Recent studies have focused on accounting for the variation in demographic parameters at the level of either the individual (Royle 2008; Gimenez & Choquet 2010) or the cluster of individuals (Choquet & Gimenez 2012). However, studies accounting for both levels simultaneously are lacking. Nevertheless, modelling for dependence between individuals within clusters is crucial to quantify inter- and intra-individual variation in demographic parameters (Doran et al. 2007; van de Pol & Wright 2009) and thus to address relevant questions in evolutionary ecology (Doligez et al. 2012) and behavioural ecology (Cohas et al. 2007). Of particular importance is the assessment of the proportion of phenotypic variation that can be attributed to between-subject variation, versus the proportion due to measurement error and phenotype flexibility. This so-called intra-class coefficient (ICC) has many applications (Nakagawa & Schielzeth 2010). For example, ICC has been used to quantify the resemblance in time series of demographic parameters between populations (Grosbois et al. 2009) or species (Lahoz-Monfort et al. 2009).

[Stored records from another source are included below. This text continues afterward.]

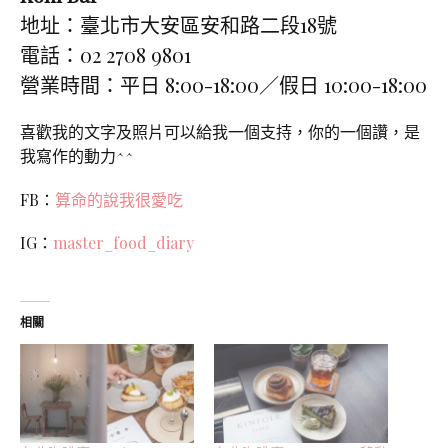
地址：臺北市大安區安和路二段18號
電話：02 2708 9801
營業時間：平日 8:00-18:00／假日 10:00-18:00
喜歡我的文字及照片可以給我一個支持，你的一個讚，是
我寫作的動力^^
FB：
算命的說我很愛吃
IG：
master_food_diary
相關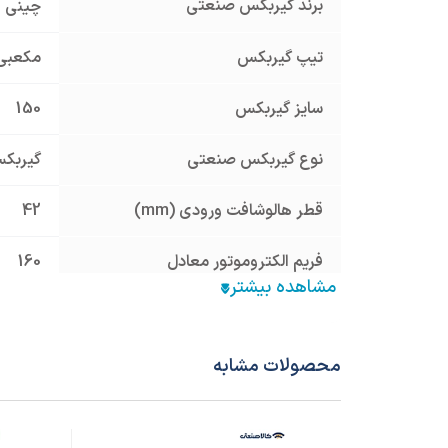
برند گیربکس صنعتی
چینی
تیپ گیربکس
مکعبی
سایز گیربکس
150
نوع گیربکس صنعتی
گیربک
قطر هالوشافت ورودی (mm)
42
فریم الکتروموتور معادل
160
نسبت تبدیل
10
جنس پوسته
چدن Cast Iron
محصولات مشابه
نوع فلنچ ورودی
فلنچ بزر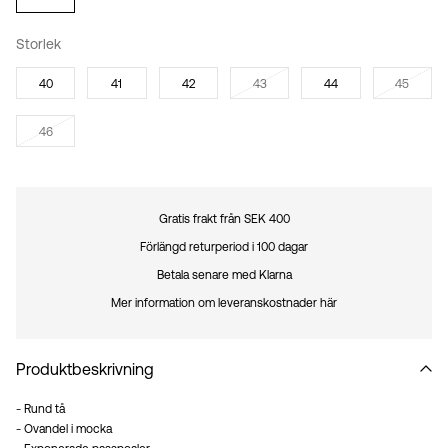
Storlek
40
41
42
43
44
45
46
Gratis frakt från SEK 400
Förlängd returperiod i 100 dagar
Betala senare med Klarna
Mer information om leveranskostnader här
Produktbeskrivning
- Rund tå
- Ovandel i mocka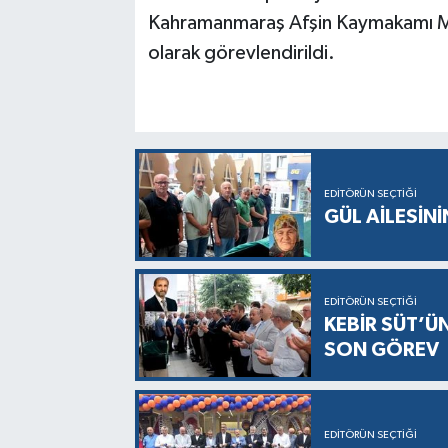
Kahramanmaraş Afşin Kaymakamı 
olarak görevlendirildi.
EDITÖRÜN SEÇTIĞI
GÜL AİLESİNİ
EDITÖRÜN SEÇTIĞI
KEBİR SÜT’Ü
SON GÖREV
EDITÖRÜN SEÇTIĞI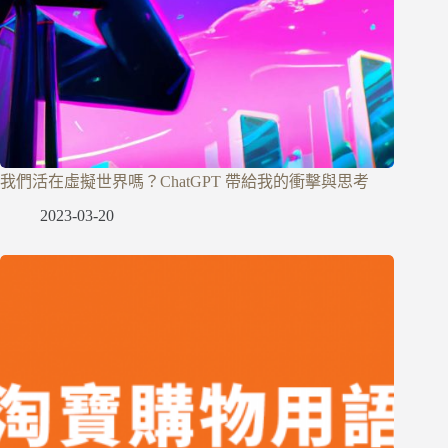
我們活在虛擬世界嗎？ChatGPT 帶給我的衝擊與思考
2023-03-20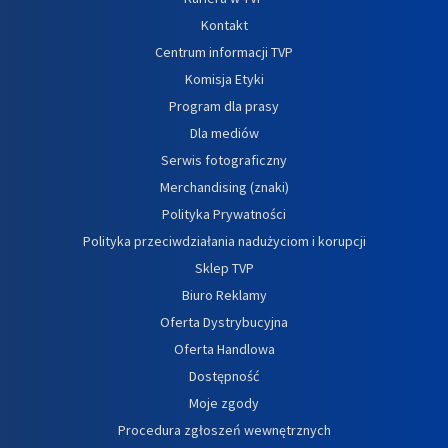
Kontakt
Centrum informacji TVP
Komisja Etyki
Program dla prasy
Dla mediów
Serwis fotograficzny
Merchandising (znaki)
Polityka Prywatności
Polityka przeciwdziałania nadużyciom i korupcji
Sklep TVP
Biuro Reklamy
Oferta Dystrybucyjna
Oferta Handlowa
Dostępność
Moje zgody
Procedura zgłoszeń wewnętrznych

The simplest and most common form of data structure is two-level data, in which ‘level-1 units’ are nested within ‘level-2 units’. Some typical examples of this scheme include measurements nested within subjects (in the case of longitudinal data) and individuals nested within families. In both cases, relationships between level-1 and level-2 units frequently exist and are worthy of research, for example those existing between pairs (Schmutz et al. 1995; Schwarz 2002) or those arising from within-family resemblance (i.e. between parents and offspring or between siblings) in dispersal (Massot & Clobert 2000; Doligez et al. 2012).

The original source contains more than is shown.